- The Washington Times - Tuesday, May 27, 2014

The conservative Club for Growth announced a $300,000 ad buy Tuesday that aligns Democratic Senate incumbents with President Obama’s flawed promise that “if you like your plan, you can keep it” under the new health care law.

The statewide TV and digital ads, titled “Parrot,” take aim at Sens. Mark Pryor of Arkansas and Mark Begich of Alaska by editing together clips of Mr. Obama making his now-famous vow with the senators each uttering a version of the same promise.

The ads feature a parrot watching the clips on TV and, at the end, defecating on a copy of the New York Times with a front-page story about the Affordable Care Act becoming law in 2010.

Mr. Obama’s pledge earned “lie of the year” honors last year, when a flurry of cancellation notices went out to policy holders with plans that did not meet Obamacare’s coverage requirements. In a political scramble, the White House decided to let people renew their bare-bones plans, so long as insurance commissioners in their respective states allowed it.

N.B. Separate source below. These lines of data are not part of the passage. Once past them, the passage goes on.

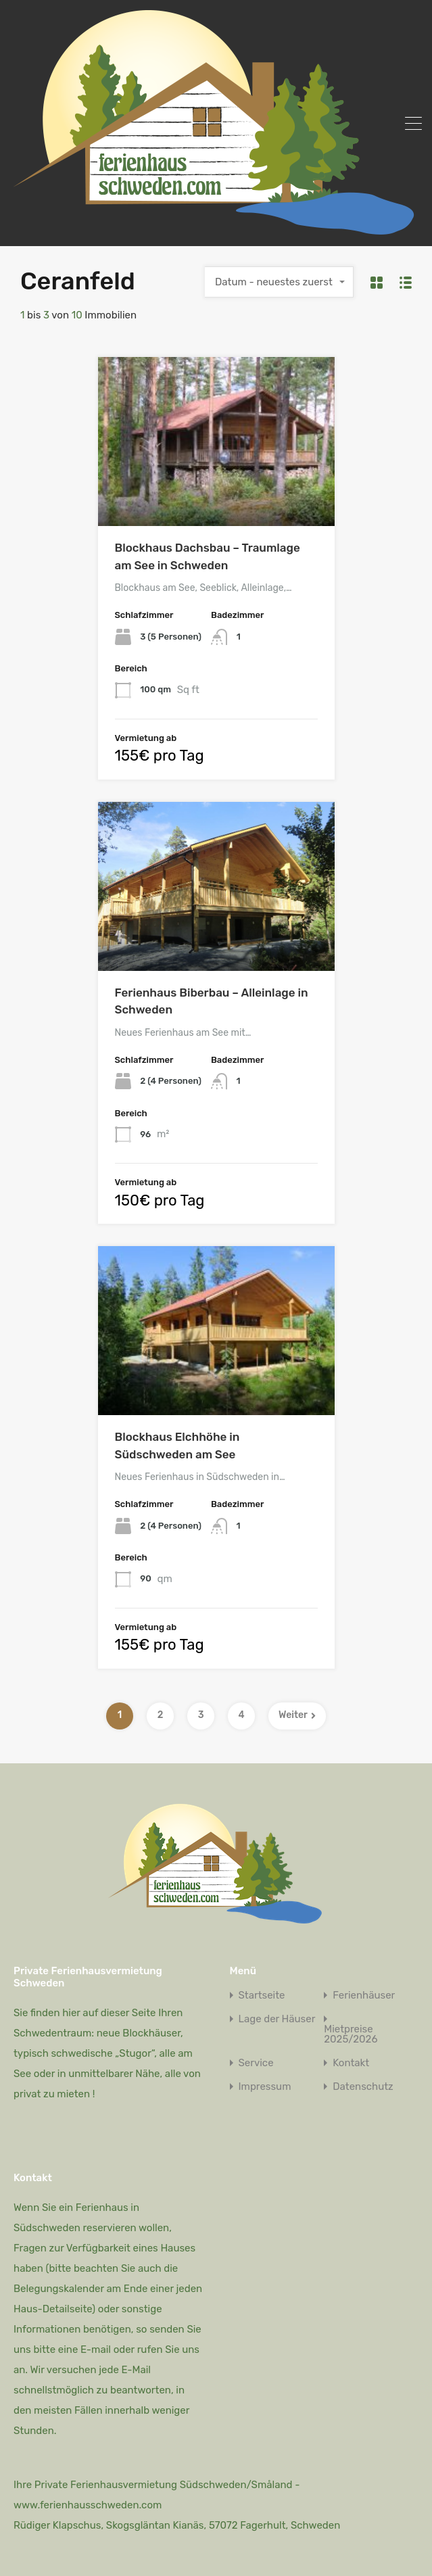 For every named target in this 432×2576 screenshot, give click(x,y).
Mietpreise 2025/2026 (350, 2034)
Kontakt (351, 2063)
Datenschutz (363, 2087)
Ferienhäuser (364, 1995)
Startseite (262, 1995)
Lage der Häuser (277, 2019)
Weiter (297, 1715)
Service (256, 2063)
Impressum (265, 2087)
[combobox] (279, 281) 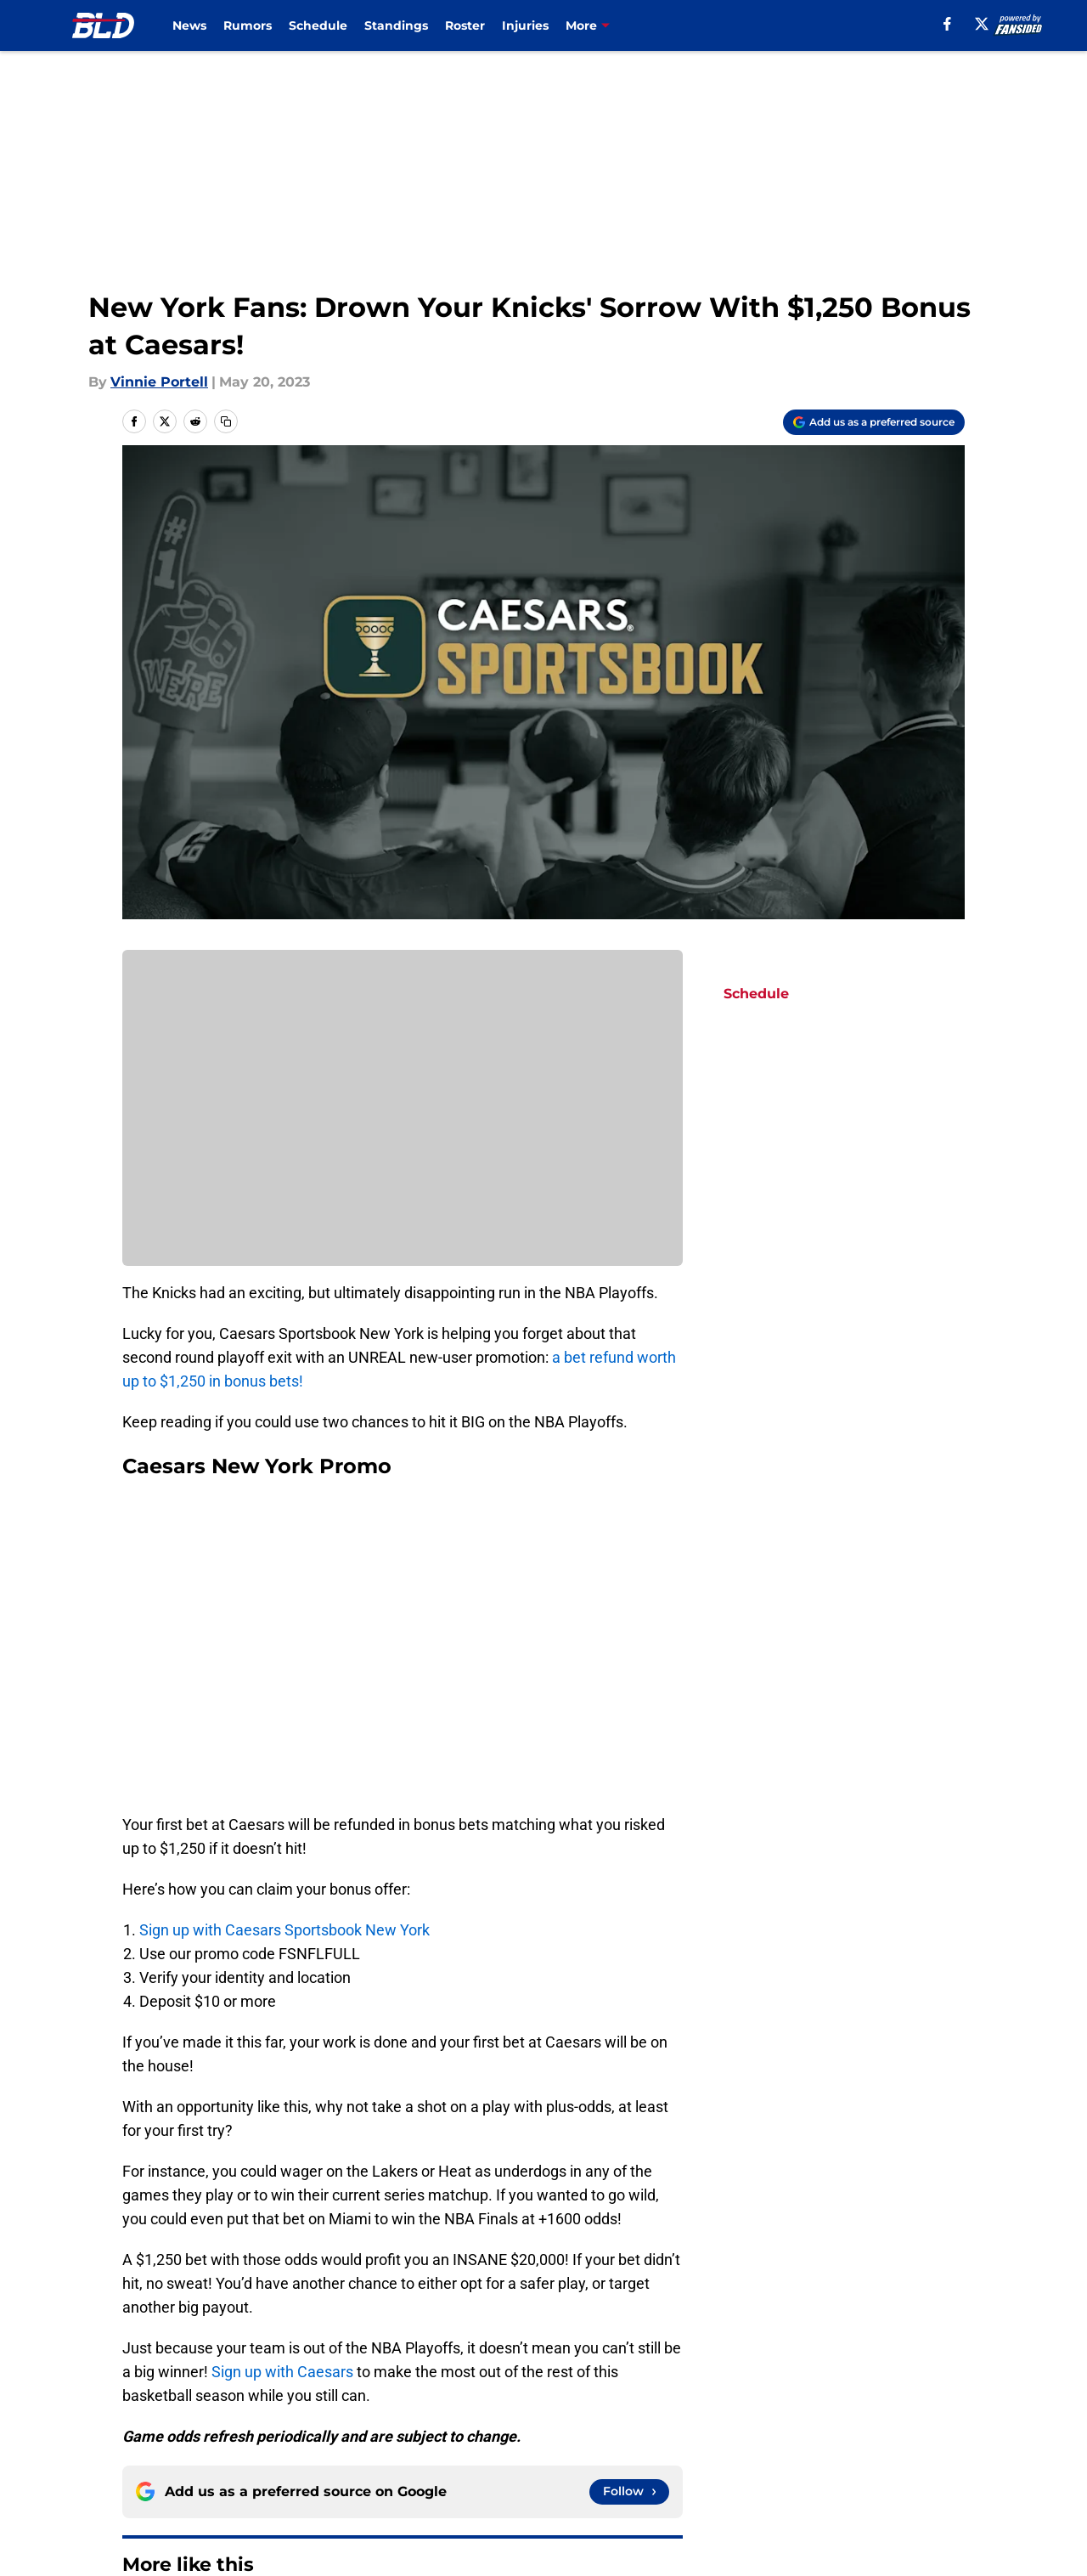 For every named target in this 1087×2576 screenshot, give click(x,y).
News (189, 25)
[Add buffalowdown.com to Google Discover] (874, 422)
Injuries (525, 25)
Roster (465, 25)
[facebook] (947, 24)
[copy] (226, 421)
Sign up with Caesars (284, 2372)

The Pryor campaign pointed to news reports about Arkansas’ decision to let people renew these plans, and accused the Club for Growth of using an out-of-context quote in which Pryor was talking about company health plans — not the situation around individual-market plans that got the president in trouble.

Republicans are hoping to parlay Obamacare’s stumbles into victories at the ballot box in November, although recent polls show Democratic incumbents hanging tough so far.

The Club for Growth has endorsed the senators’ Republican opponents — Rep. Tom Cotton of Arkansas and former Alaska Attorney General Dan Sullivan.

“Instead of sending back a reliable vote for President Obama and his failed agenda to the Senate, voters in Arkansas and Alaska have a better choice,” Club for Growth President Chris Chocola said. “Tom Cotton and Dan Sullivan are pro-taxpayer fighters for economic freedom who will fight Obama and his reckless, job-killing agenda in Congress. Mark Pryor and Mark Begich won’t.”

Republicans are hoping to parlay Obamacare’s stumbles into victories at the ballot box in November, although recent polls show Democratic incumbents hanging tough so far.